Hershey happy with Mauna Loa but plans to trim product line
The company will reduce the number of its items by as much as a quarter to bring down costs
Hershey Co. is cutting back on products made with nuts from the Mauna Loa macadamia business it bought 16 months ago, though Hershey says it is still happy with the acquisition.
The largest U.S. chocolate maker, which missed analysts' first-quarter earnings estimates yesterday, is making the move as part of a plan to lower costs.
"We'll be reducing the absolute number of existing and new items while aggressively pursuing major growth platforms, including snack nuts, dark chocolate and cookies," Hershey Chief Executive Richard Lenny said. "We will be evaluating our total product line over the next 12 months and will work to reduce our (item) count by 20 to 25 percent."
Mauna Loa, now a wholly owned subsidiary of Hershey, has the exclusive rights to buy all of the macadamia nuts produced by ML Macadamia Orchards LP on the Big Island.
But that will change next year after ML Macadamia, unhappy with the below-market prices it was receiving for its nuts from Mauna Loa, signed contracts to sell to other local nut processors. Those contracts, which go into effect at the beginning of next year, will enable ML Macadamia to sell 15 million pounds, or three-quarters of its nut supply, to Hamakua Macadamia Nut Corp., MacFarms of Hawaii and Island Princess.
"I don't think (Hershey's announcement) will have any significant effect on us at all," said Dennis Simonis, president and chief executive of ML Macadamia. "We will be selling them quite a bit less in the future. It doesn't surprise me they're making business adjustments to improve their margins and profitability. Hopefully, they're making the right moves."

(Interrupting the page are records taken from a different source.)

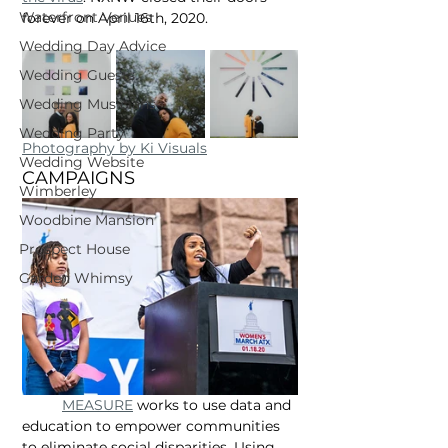
Waterfront Venues
forever on April 16th, 2020.
Wedding Day Advice
Wedding Guests
Wedding Musicians
Wedding Party
Photography by Ki Visuals
Wedding Website
CAMPAIGNS
Wimberley
Woodbine Mansion
Prospect House
Garden Whimsy
MEASURE
 works to use data and 
education to empower communities 
to eliminate social disparities. Using 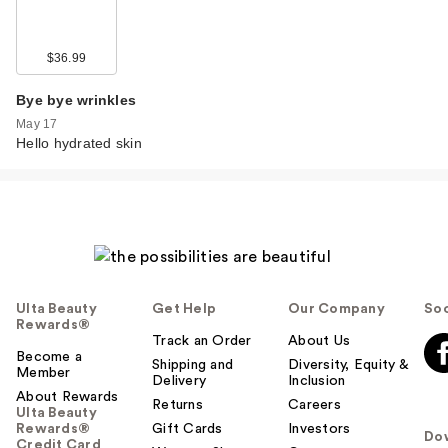
$36.99
Bye bye wrinkles
May 17
Hello hydrated skin
Ulta Beauty
Get Help
Our Company
Soc
Rewards®
Track an Order
About Us
Become a
Shipping and
Diversity, Equity &
Member
Delivery
Inclusion
About Rewards
Returns
Careers
Ulta Beauty
Rewards®
Gift Cards
Investors
Do
Credit Card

Hershey spokeswoman Stephanie Moritz called Mauna Loa "a great addition to Hershey's stable of iconic brands."
"Mauna Loa's superior brand equity, leadership in an on-trend segment and proven extendibility strengthens Hershey's presence in the broader snack market," she said.
Hershey, though, apparently had second thoughts about expanding its product line too much. First-quarter sales rose less than 1 percent from a year earlier, its smallest gain in three years. Net income increased 7 percent to $121 million, or 50 cents a share, missing analysts' estimates by a penny, according to Thomson Financial.
Analyst Eric Katzman of Deutsche Bank Securities Inc. suggested in a report last week that Hershey might be trying to do too much.
"While we applaud the company's innovation effort, we wonder if the amount of new products, especially as Hershey moves into the uncharted territory of the broader snack market, is beginning to become burdensome to retailers," Katzman said, according to a Bloomberg News story.
Moritz said she couldn't speculate on what Mauna Loa products Hershey would be dropping. Lenny said the company will reduce its underperforming items and focus on major growth ones.
"We'll be introducing several new items that deliver a superior salty-sweet taste to consumers with an attractive margin structure for the trade," Lenny said. "These include chocolate-covered and cocoa-dusted almonds and macadamia nuts."
Simonis said that even though ML Macadamia has signed agreements with other nut processors for the company's four expiring contracts, he would like to maintain a relationship with Hershey, whose lone remaining contract with ML Macadamia after this year will expire in 2019. That contract covers 6 million pounds of nuts.